Even My Ovaries Are Fat: Just Another Weight-Related Bitchfest

I have a hard time believing I was ever fatter than this.

Right now if I poke any part of my body, my finger will be engulfed and quickly lost in at least 2 inches of  superfluous fat, not to be discovered again until 2032 when I have it surgically removed, having mistaken it for a malignant tumor.  It’s a bad scene, my body. A bad scene.

What’s all the more disturbing is that two years ago I was 45 pounds fatter than this.

Fatter.

THAN THIS!

not me...not yet

I should have diabetes just for talking about it.

I lost the weight by eating really REALLY healthy and not exercising at all. It was like, the best plan ever. But it stopped working when I stopped eating healthy, and started spending my time swimming in a pool of shame and Burger King Carmel Frappes, poking my stomach with a ruler and crying inside. It’s like my very own sorority initiation up in here. Minus the Victoria’s Secret sweatpants.
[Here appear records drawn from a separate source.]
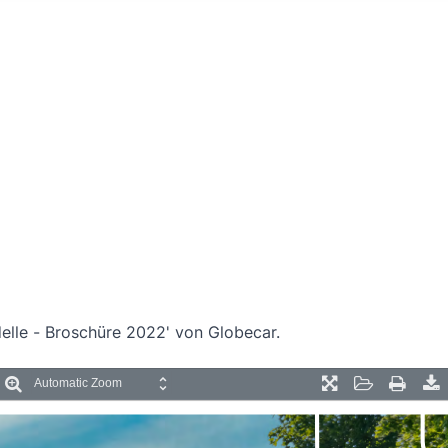
elle - Broschüre 2022' von Globecar.
oom
Zoom
Presentation
Open
Print
D
ut
In
Mode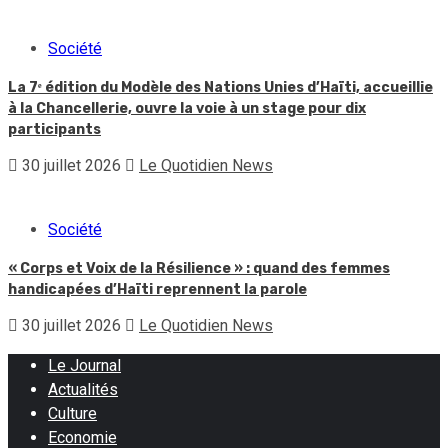
Société
La 7ᵉ édition du Modèle des Nations Unies d’Haïti, accueillie
à la Chancellerie, ouvre la voie à un stage pour dix
participants
30 juillet 2026
Le Quotidien News
Société
« Corps et Voix de la Résilience » : quand des femmes
handicapées d’Haïti reprennent la parole
30 juillet 2026
Le Quotidien News
Le Journal
Actualités
Culture
Economie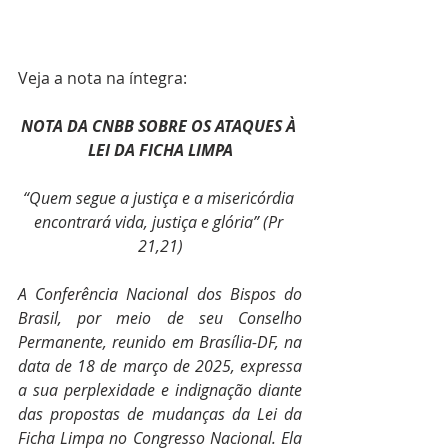
Veja a nota na íntegra:
NOTA DA CNBB SOBRE OS ATAQUES À 
LEI DA FICHA LIMPA
“Quem segue a justiça e a misericórdia 
encontrará vida, justiça e glória” (Pr 
21,21)
A Conferência Nacional dos Bispos do 
Brasil, por meio de seu Conselho 
Permanente, reunido em Brasília-DF, na 
data de 18 de março de 2025, expressa 
a sua perplexidade e indignação diante 
das propostas de mudanças da Lei da 
Ficha Limpa no Congresso Nacional. Ela 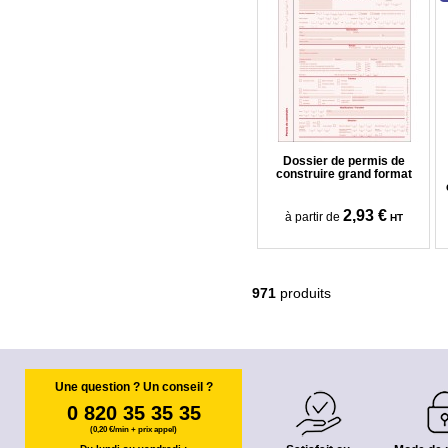
Dossier de permis de
construire grand format
2,93 €
à partir de
HT
971
produits
Une question ? Un conseil ?
0 820 35 35 35
(0,20 €/min + prix appel)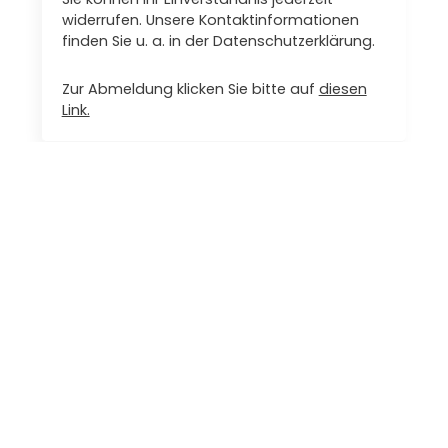
widerrufen. Unsere Kontaktinformationen
finden Sie u. a. in der Datenschutzerklärung.
Zur Abmeldung klicken Sie bitte auf
diesen
Link.
INFORMATIONEN
AGB & Datenschutz
Impressum
Lieferung & Zahlung
Händler & Partner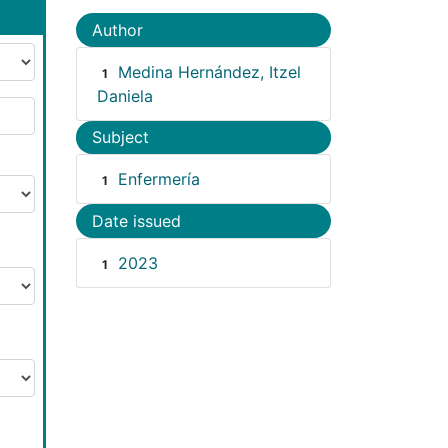
Author
Medina Hernández, Itzel
1
Daniela
Subject
Enfermería
1
Date issued
2023
1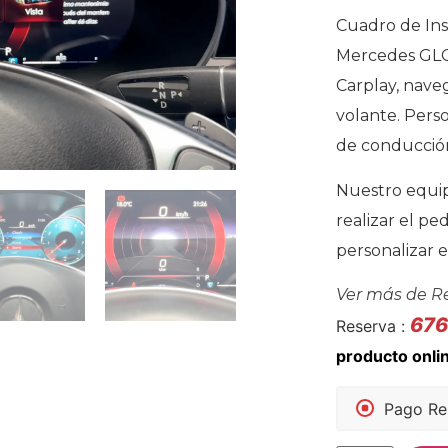
Cuadro de Ins
Mercedes GLC 
Carplay, nave
volante. Perso
de conducció
Nuestro equip
realizar el pe
personalizar e
Ver más de
R
67
Reserva :
Pago Re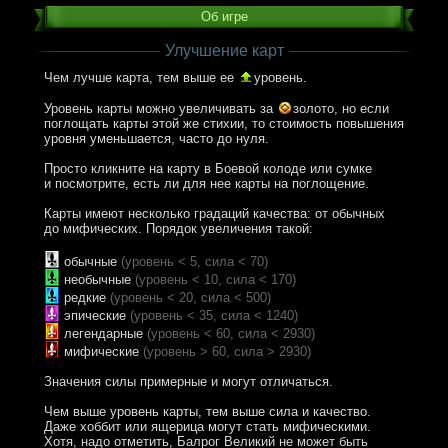
Об игре
Улучшение карт
Чем лучше карта, тем выше ее
уровень.
Уровень карты можно увеличивать за
золото,
но если
поглощать карты этой же стихии, то стоимость повышения
уровня уменьшается, часто до нуля.
Просто кликните на карту в Боевой колоде или сумке
и посмотрите, есть ли для нее карты на поглощение.
Карты имеют несколько градаций качества: от обычных
до мифических. Порядок увеличения такой:
обычные
(уровень < 5, сила < 70)
необычные
(уровень < 10, сила < 170)
редкие
(уровень < 20, сила < 500)
эпические
(уровень < 35, сила < 1240)
легендарные
(уровень < 60, сила < 2930)
мифические
(уровень > 60, сила > 2930)
Значения силы примерные и могут отличаться.
Чем выше уровень карты, тем выше сила и качество.
Даже хоббит или ящерица могут стать мифическими.
Хотя, надо отметить, Балрог Великий не может быть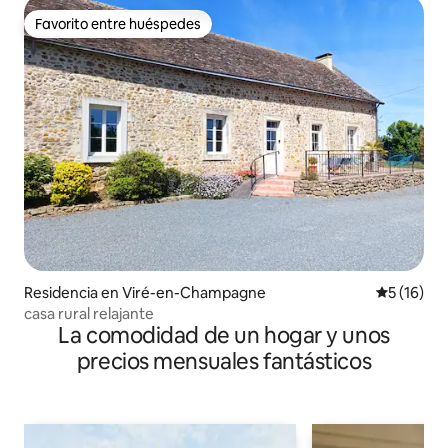
Favorito entre huéspedes
Favorito entre huéspedes
Residencia en Viré-en-Champagne
Calificaci
5 (16)
casa rural relajante
La comodidad de un hogar y unos
precios mensuales fantásticos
PINK: The uniform for low IQ females

My sister is both thin and a nutritionist, making me violently hate her. We have a mostly symbiotic relationship. I give her hair and makeup advice. She tells me how not to die. I’d say we’re even. We recently spent a week emailing back and forth about my problems with binge eating and general nutritional inadequacies. We developed a diet plan for me to follow and I was feeling rather hopeful that I would not keel over dead at 30. But of course I, being the Meryl Streep of self-sabotage, clumsily fumbled through a week and a half of mismanaged eating, losing nothing but the self confidence that I would ever be able to stop adding a slice of cheese to anything microwavable.

It ain't no big thang

A week or so later my sister came home for my mother’s birthday. I woke up early so I could sneak into her room and play the old childhood standby “Funny Uncle,” but as always, the sound of my breathing from two rooms away already woke her up, so I was left with nothing to talk about but my diet. The conversation went something like this:

Sister: So how’s your diet going?

Me: I …I…um, what?

Sister: what, fat clogging your ears? I said diet, fat ass.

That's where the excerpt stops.